COMENTARIO

 Jr 3,12-13 

Es probable que esta llamada a la conversión vaya dirigida a Judá y exprese en verso la misma invitación que recogen en prosa 3,14ss. Sería así la consecuencia de la parábola de las dos hermanas: ambas deben convertirse para alcanzar el perdón y la libertad. Aunque los derechos de Israel derivados de la Alianza habían desaparecido por completo como consecuencia de sus infidelidades (cfr 3,1-5), el Señor siempre permanece esperando con los brazos abiertos.
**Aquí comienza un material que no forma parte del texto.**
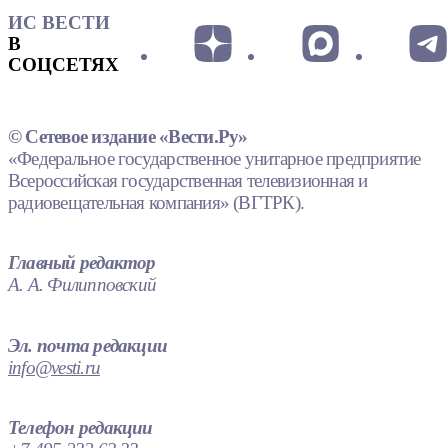
ИС ВЕСТИ
В
СОЦСЕТЯХ
© Сетевое издание «Вести.Ру»
«Федеральное государственное унитарное предприятие
Всероссийская государственная телевизионная и
радиовещательная компания» (ВГТРК).
Главный редактор
А. А. Филипповский
Эл. почта редакции
info@vesti.ru
Телефон редакции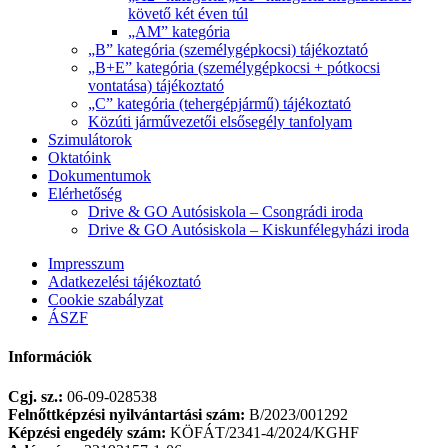
követő két éven túl
„AM” kategória
„B” kategória (személygépkocsi) tájékoztató
„B+E” kategória (személygépkocsi + pótkocsi
vontatása) tájékoztató
„C” kategória (tehergépjármű) tájékoztató
Közúti járművezetői elsősegély tanfolyam
Szimulátorok
Oktatóink
Dokumentumok
Elérhetőség
Drive & GO Autósiskola – Csongrádi iroda
Drive & GO Autósiskola – Kiskunfélegyházi iroda
Impresszum
Adatkezelési tájékoztató
Cookie szabályzat
ÁSZF
Információk
Cgj. sz.:
06-09-028538
Felnőttképzési nyilvántartási szám:
B/2023/001292
Képzési engedély szám:
KÖFÁT/2341-4/2024/KGHF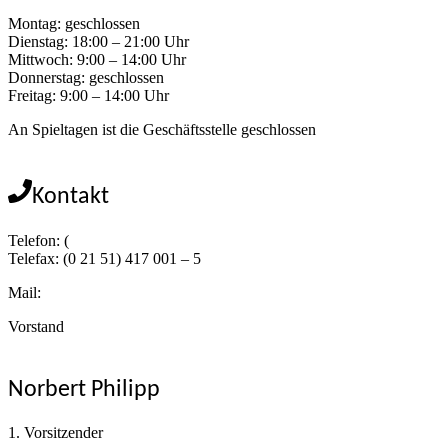
Montag: geschlossen
Dienstag: 18:00 – 21:00 Uhr
Mittwoch: 9:00 – 14:00 Uhr
Donnerstag: geschlossen
Freitag: 9:00 – 14:00 Uhr
An Spieltagen ist die Geschäftsstelle geschlossen
Kontakt
Telefon: (
0 21 51) 417 001 – 0
Telefax: (0 21 51) 417 001 – 5
Mail:
info@kfc05.de
Vorstand
Norbert Philipp
1. Vorsitzender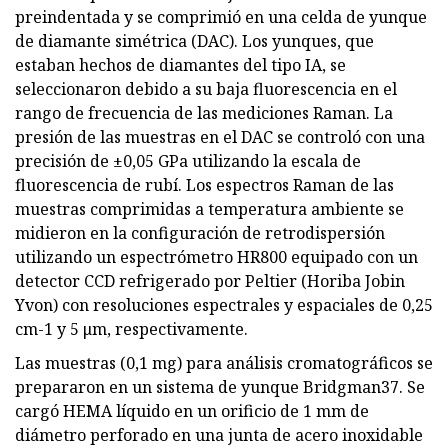
preindentada y se comprimió en una celda de yunque
de diamante simétrica (DAC). Los yunques, que
estaban hechos de diamantes del tipo IA, se
seleccionaron debido a su baja fluorescencia en el
rango de frecuencia de las mediciones Raman. La
presión de las muestras en el DAC se controló con una
precisión de ±0,05 GPa utilizando la escala de
fluorescencia de rubí. Los espectros Raman de las
muestras comprimidas a temperatura ambiente se
midieron en la configuración de retrodispersión
utilizando un espectrómetro HR800 equipado con un
detector CCD refrigerado por Peltier (Horiba Jobin
Yvon) con resoluciones espectrales y espaciales de 0,25
cm-1 y 5 μm, respectivamente.
Las muestras (0,1 mg) para análisis cromatográficos se
prepararon en un sistema de yunque Bridgman37. Se
cargó HEMA líquido en un orificio de 1 mm de
diámetro perforado en una junta de acero inoxidable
Necesita, no obstante, que el pueblo acuda a Él, reconociendo humildemente los pecados para obtener su perdón. El amor a Dios no se satisface con palabras engañosas, sino que ha de manifestarse con hechos, y exige romper con todo lo que impida la comunión mutua que requiere la exclusividad del amor esponsal. Pero a la vez Dios siempre perdona si encuentra en el corazón del hombre el deseo de conversión, «principio y camino de su rehabilitación y condición para recuperar lo que con sus solas fuerzas no podría alcanzar: la amistad de Dios, su gracia y la vida sobrenatural, la única en la que pueden resolverse las aspiraciones más profundas del corazón humano» (S. Juan Pablo II, Incarnationis mysterium, n. 2).